### About this task
All entries below are to be returned exactly, with pictures left out.
★ ★ ★ ★ ★ ★ ★
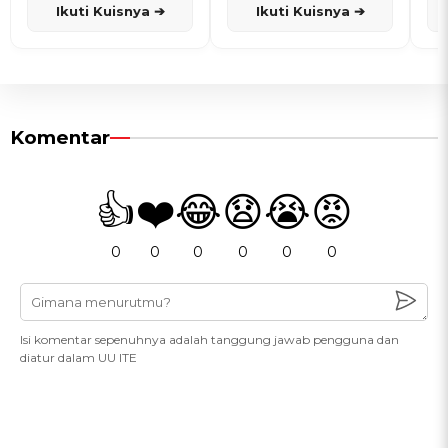
Ikuti Kuisnya ➔
Ikuti Kuisnya ➔
Komentar
👍
❤️
😂
😧
😭
😡
0
0
0
0
0
0
Isi komentar sepenuhnya adalah tanggung jawab pengguna dan
diatur dalam UU ITE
★ ★ ★ ★ ★ ★ ★
### Solution for this problem
Ikuti Kuisnya ➔
Ikuti Kuisnya ➔
Komentar
👍
❤️
😂
😧
😭
😡
0
0
0
0
0
0
Isi komentar sepenuhnya adalah tanggung jawab pengguna dan
diatur dalam UU ITE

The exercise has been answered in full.